# WHAT IS REQUIRED
Copy out each line of the data that includes the string "Vestidos".

Recorded data
▽
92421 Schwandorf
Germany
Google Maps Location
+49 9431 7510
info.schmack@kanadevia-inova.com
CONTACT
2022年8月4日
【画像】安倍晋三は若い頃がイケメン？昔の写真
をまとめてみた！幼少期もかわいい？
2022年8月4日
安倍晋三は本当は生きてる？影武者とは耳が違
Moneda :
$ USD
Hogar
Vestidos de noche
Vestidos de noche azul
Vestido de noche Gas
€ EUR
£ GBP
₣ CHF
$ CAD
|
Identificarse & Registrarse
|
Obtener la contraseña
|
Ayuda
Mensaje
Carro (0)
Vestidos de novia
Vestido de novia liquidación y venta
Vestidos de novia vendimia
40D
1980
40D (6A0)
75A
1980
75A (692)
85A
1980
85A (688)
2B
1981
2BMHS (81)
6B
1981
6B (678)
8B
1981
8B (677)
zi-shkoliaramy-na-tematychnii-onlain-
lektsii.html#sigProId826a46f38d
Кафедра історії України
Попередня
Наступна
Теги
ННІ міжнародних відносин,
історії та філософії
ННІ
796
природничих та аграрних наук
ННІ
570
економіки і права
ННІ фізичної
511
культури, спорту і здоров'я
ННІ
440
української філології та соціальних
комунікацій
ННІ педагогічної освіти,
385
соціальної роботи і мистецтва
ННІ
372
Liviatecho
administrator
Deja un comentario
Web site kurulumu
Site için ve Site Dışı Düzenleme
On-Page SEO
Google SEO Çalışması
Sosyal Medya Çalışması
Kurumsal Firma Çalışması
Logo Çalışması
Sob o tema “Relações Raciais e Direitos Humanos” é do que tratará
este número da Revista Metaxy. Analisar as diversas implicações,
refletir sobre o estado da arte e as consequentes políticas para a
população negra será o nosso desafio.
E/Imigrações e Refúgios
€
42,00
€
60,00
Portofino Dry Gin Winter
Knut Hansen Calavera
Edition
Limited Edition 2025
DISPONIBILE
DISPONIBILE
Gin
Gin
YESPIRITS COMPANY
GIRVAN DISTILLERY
△
▽
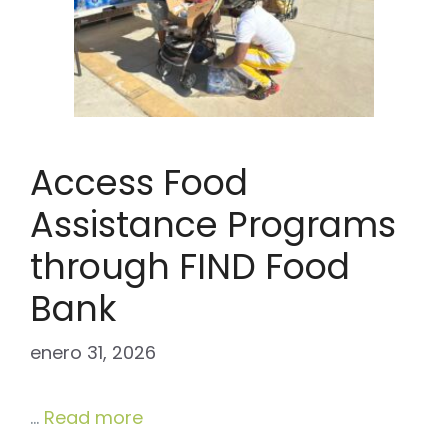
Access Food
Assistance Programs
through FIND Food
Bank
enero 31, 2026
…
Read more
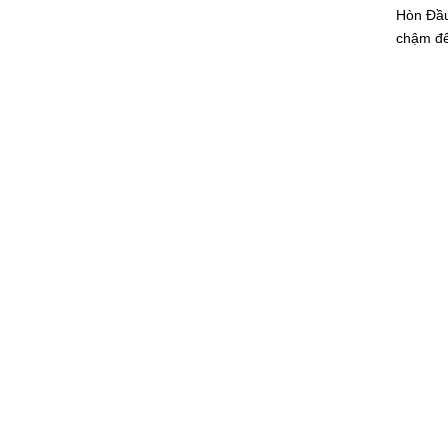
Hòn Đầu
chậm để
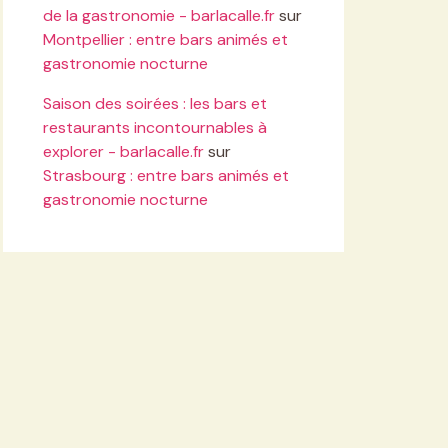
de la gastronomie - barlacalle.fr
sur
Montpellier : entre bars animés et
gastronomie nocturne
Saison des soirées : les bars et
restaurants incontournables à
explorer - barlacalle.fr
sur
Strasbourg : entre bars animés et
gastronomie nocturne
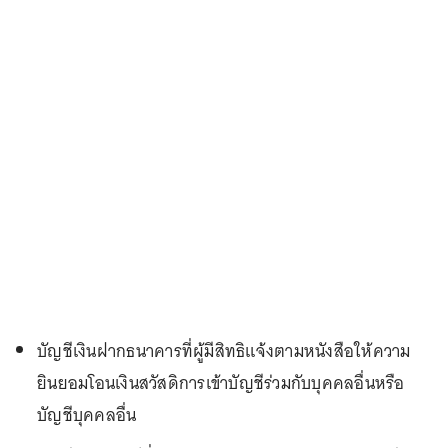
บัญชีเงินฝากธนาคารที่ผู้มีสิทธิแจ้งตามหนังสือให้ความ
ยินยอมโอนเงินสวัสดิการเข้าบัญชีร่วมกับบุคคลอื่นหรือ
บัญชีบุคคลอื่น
△
# RESPONSE BOX
Vestidos de noche
Vestidos de noche azul
Vestidos de novia
Vestidos de novia vendimia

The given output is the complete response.